Almost all citation impact databases do. Moreover, the numbers they give may vary because each website calculates the index based on the materials indexed by this specific database. In Web of Science, for instance, you can create a citation impact review of any number of publications up to 10,000, and, among other qualities, the system will calculate the h-index.

4. Are there ways to prevent boosting? 

Unfortunately, almost none. One can boost their Hirsch index by citing themselves or by asking several colleagues for mutual citation. However, h-index boosting can be easily detected and may have severe damage on your academic reputation. Even if someone used to do so in the past, it can still be detected by checking their old papers.

5. So, does a high h-index mean that its owner is at the frontline of science?

Unfortunately, not necessarily so. There are other problems other than cheating.

Firstly, a semi-retired researcher who had a high citation impact and was prominent 20 years ago will still have a higher h-index then a young colleague who makes discoveries today.

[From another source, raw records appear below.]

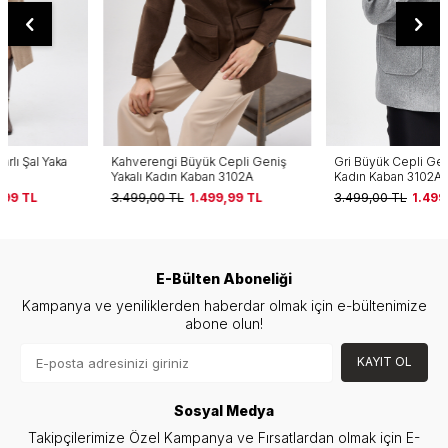
Kahverengi Büyük Cepli Geniş
Gri Büyük Cepli Geniş Yakalı
Yakalı Kadın Kaban 3102A
Kadın Kaban 3102A
3.499,00
TL
1.499,99
TL
3.499,00
TL
1.499,99
TL
E-Bülten Aboneliği
Kampanya ve yeniliklerden haberdar olmak için e-bültenimize
abone olun!
KAYIT OL
Sosyal Medya
Takipçilerimize Özel Kampanya ve Fırsatlardan olmak için E-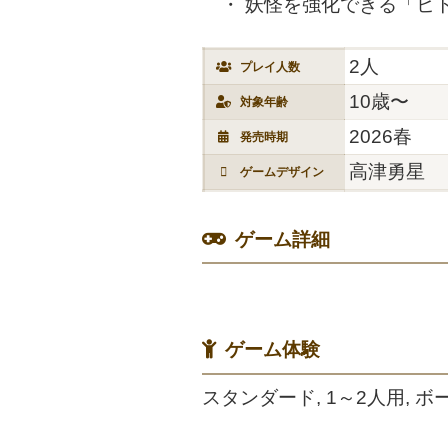
妖怪を強化できる「ヒ
2人
プレイ人数
10歳〜
対象年齢
2026春
発売時期
高津勇星
ゲームデザイン
ゲーム詳細
ゲーム体験
スタンダード, 1～2人用, ボー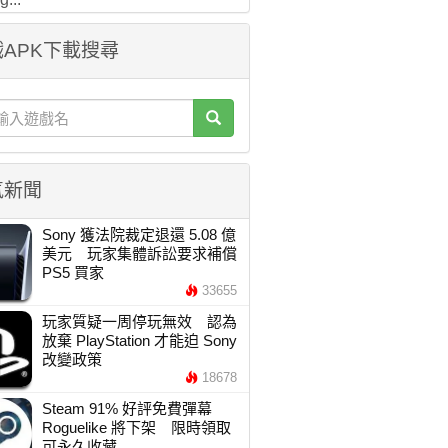
APK下載搜尋
氣新聞
Sony 獲法院裁定退還 5.08 億
美元 玩家集體訴訟要求補償
PS5 買家
33655
玩家質疑一周停玩無效 認為
放棄 PlayStation 才能迫 Sony
改變政策
18678
Steam 91% 好評免費彈幕
Roguelike 將下架 限時領取
可永久收藏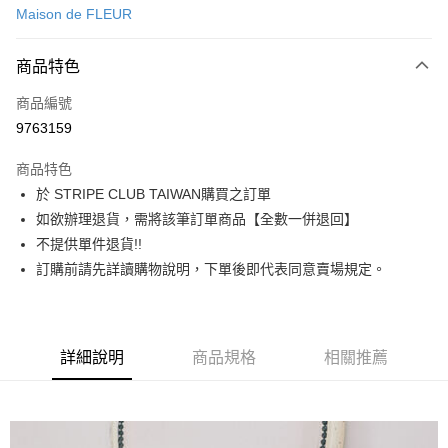
Maison de FLEUR
信用卡分期付款
3 期 0 利率 每期
NT$1,543
21家銀行
商品特色
合作金庫商業銀行
第一商業銀行
超商取貨付款
商品編號
華南商業銀行
彰化商業銀行
9763159
LINE Pay
上海商業儲蓄銀行
台北富邦商業銀行
國泰世華商業銀行
兆豐國際商業銀行
商品特色
Apple Pay
臺灣中小企業銀行
台中商業銀行
於 STRIPE CLUB TAIWAN購買之訂單
匯豐（台灣）商業銀行
華泰商業銀行
街口支付
如欲辦理退貨，需將該筆訂單商品【全數一併退回】
聯邦商業銀行
遠東國際商業銀行
元大商業銀行
永豐商業銀行
不提供單件退貨!!
悠遊付
玉山商業銀行
星展（台灣）商業銀行
訂購前請先詳讀購物說明，下單後即代表同意賣場規定。
台新國際商業銀行
中國信託商業銀行
Google Pay
台灣樂天信用卡公司
大哥付你分期
相關說明
詳細說明
商品規格
相關推薦
【大哥付你分期使用說明】
AFTEE先享後付
1.本服務由台灣大哥大提供，台灣大哥大用戶可立即使用無須另外申請。
2.付款方式選擇「大哥付你分期」，訂單成立後會自動跳轉到大哥付的交易
相關說明
流程，驗證手機門號後，選擇欲分期的期數、繳款截止日，確認付款後即完
【關於「AFTEE先享後付」】
成交易。
ATM付款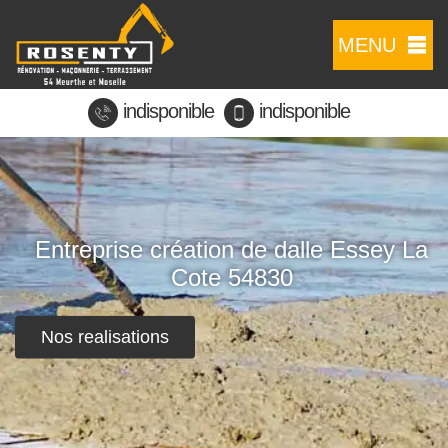
MENU
indisponible
indisponible
Entreprise création de dalle Essey La
Cote 54830
Nos realisations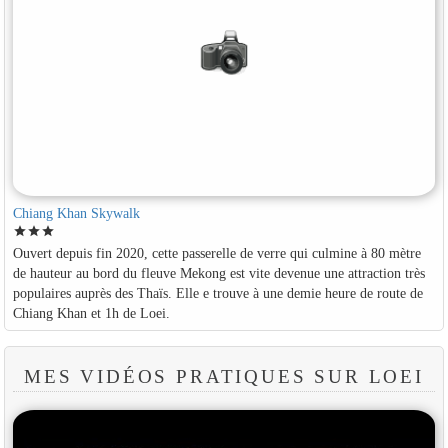
Chiang Khan Skywalk
star
star
star
Ouvert depuis fin 2020, cette passerelle de verre qui culmine à 80 mètre
de hauteur au bord du fleuve Mekong est vite devenue une attraction très
populaires auprès des Thaïs. Elle e trouve à une demie heure de route de
Chiang Khan et 1h de Loei.
MES VIDÉOS PRATIQUES SUR LOEI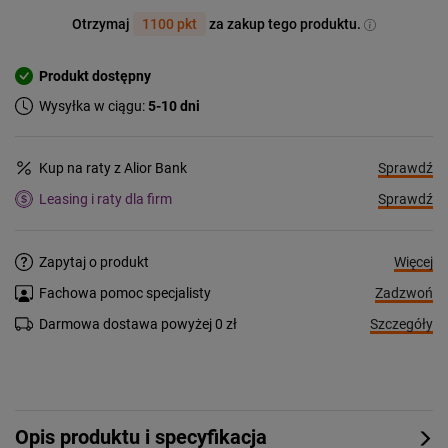
Otrzymaj
1100 pkt
za zakup tego produktu.
Produkt dostępny
Wysyłka w ciągu:
5-10 dni
Sprawdź
Kup na raty z Alior Bank
Sprawdź
Leasing i raty dla firm
Więcej
Zapytaj o produkt
Zadzwoń
Fachowa pomoc specjalisty
Szczegóły
Darmowa dostawa powyżej 0 zł
Opis produktu i specyfikacja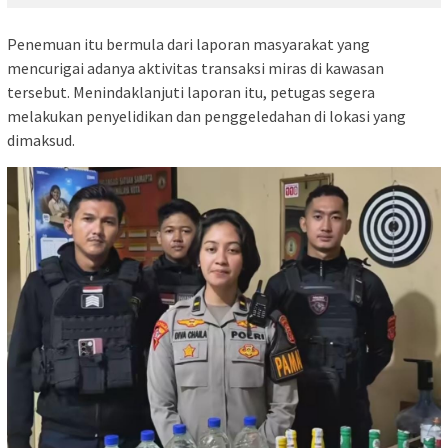
Penemuan itu bermula dari laporan masyarakat yang
mencurigai adanya aktivitas transaksi miras di kawasan
tersebut. Menindaklanjuti laporan itu, petugas segera
melakukan penyelidikan dan penggeledahan di lokasi yang
dimaksud.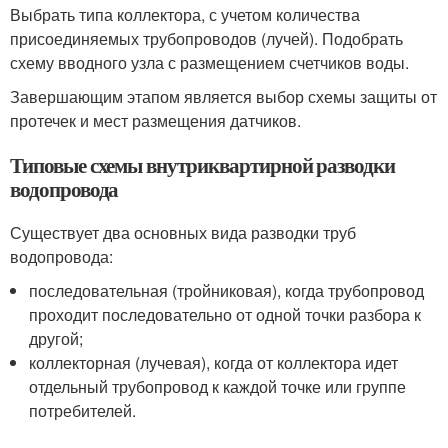
Выбрать типа коллектора, с учетом количества
присоединяемых трубопроводов (лучей). Подобрать
схему вводного узла с размещением счетчиков воды.
Завершающим этапом является выбор схемы защиты от
протечек и мест размещения датчиков.
Типовые схемы внутриквартирной разводки
водопровода
Существует два основных вида разводки труб
водопровода:
последовательная (тройниковая), когда трубопровод
проходит последовательно от одной точки разбора к
другой;
коллекторная (лучевая), когда от коллектора идет
отдельный трубопровод к каждой точке или группе
потребителей.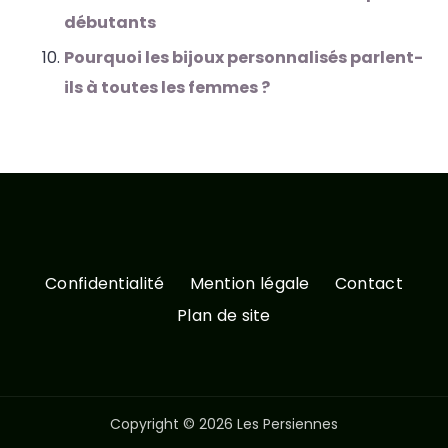
débutants
Pourquoi les bijoux personnalisés parlent-
ils à toutes les femmes ?
Confidentialité
Mention légale
Contact
Plan de site
Copyright © 2026 Les Persiennes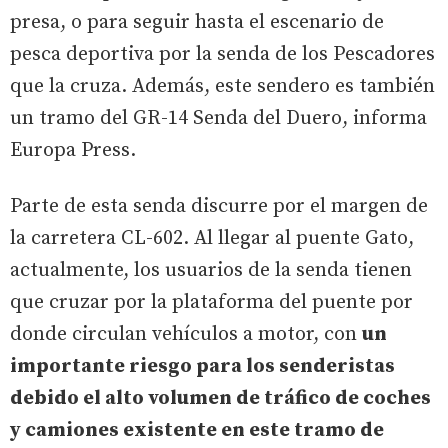
presa, o para seguir hasta el escenario de
pesca deportiva por la senda de los Pescadores
que la cruza. Además, este sendero es también
un tramo del GR-14 Senda del Duero, informa
Europa Press.
Parte de esta senda discurre por el margen de
la carretera CL-602. Al llegar al puente Gato,
actualmente, los usuarios de la senda tienen
que cruzar por la plataforma del puente por
donde circulan vehículos a motor, con
un
importante riesgo para los senderistas
debido el alto volumen de tráfico de coches
y camiones existente en este tramo de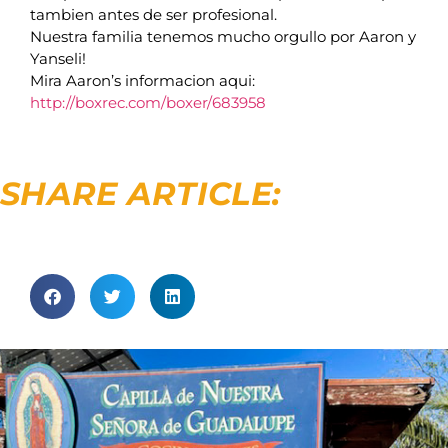
tambien antes de ser profesional.
Nuestra familia tenemos mucho orgullo por Aaron y
Yanseli!
Mira Aaron’s informacion aqui:
http://boxrec.com/boxer/683958
SHARE ARTICLE: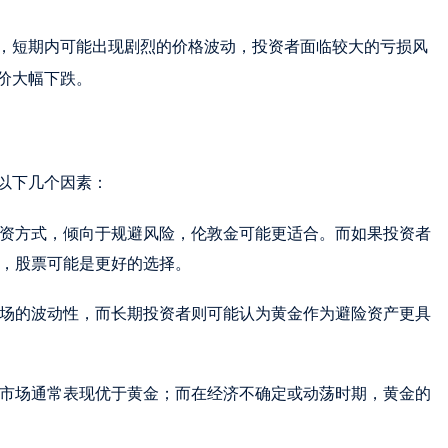
，短期内可能出现剧烈的价格波动，投资者面临较大的亏损风
价大幅下跌。
以下几个因素：
资方式，倾向于规避风险，伦敦金可能更适合。而如果投资者
，股票可能是更好的选择。
场的波动性，而长期投资者则可能认为黄金作为避险资产更具
市场通常表现优于黄金；而在经济不确定或动荡时期，黄金的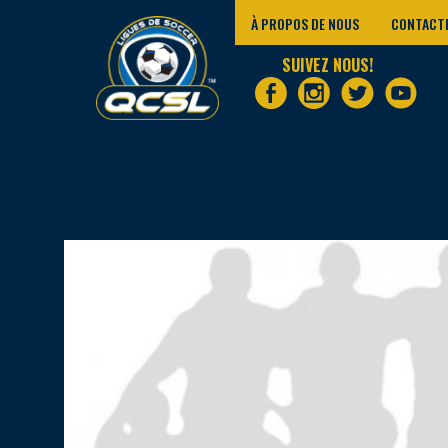
À PROPOS DE NOUS
CONTACT
SUIVEZ NOUS!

Secondly, an often-cited scientist sometimes has a lower h-index than a much less prominent researcher due to the method of calculations. If one author has 12 papers each cited 12 times, then their index is 12. However, if another author has 11 papers, each quoted 1000 times, their index would still be 11 even though such citation impact is basically at Nobel Prize level.

6. Can you use the h-index to compare the scientific impact of an engineer and a philologist?

Certainly not. That’s another problem with the h-index as a scientometric tool. In some fields of study, the average citation impact is higher than in others. A geneticist will probably have a higher h-index than a mathematician; and a mathematician will have a higher index than a historian. Basically, the ideal model of how one’s h-index should grow exists only in physics. In physics, each year of one’s active research experience adds one point to the h-index. And while it’s hard for an archeologist, a linguist, or an economist to reach similar numbers that doesn’t make them worse specialists.

Read also: Clarivate Analytics Expert on Why Russian Researchers Are Cited Less and Universities Aren’t Included in Innovation Rankings

7. Are there other ways to compare the impact of scientists?

Yes, there are two key qualities that mostly suffice for scientific impact assessment. The first one is the amount of publications in leading journals and their citation impact normalized per field. The second one is the opinion of colleagues: for some fields, this one is the most important one.

8. So, which way is the best one?

Everything should be taken into consideration: the amount of publications, a normalized citation impact, and the opinions of other scientists. You can’t exclude one of the factors, as only together they create a full picture.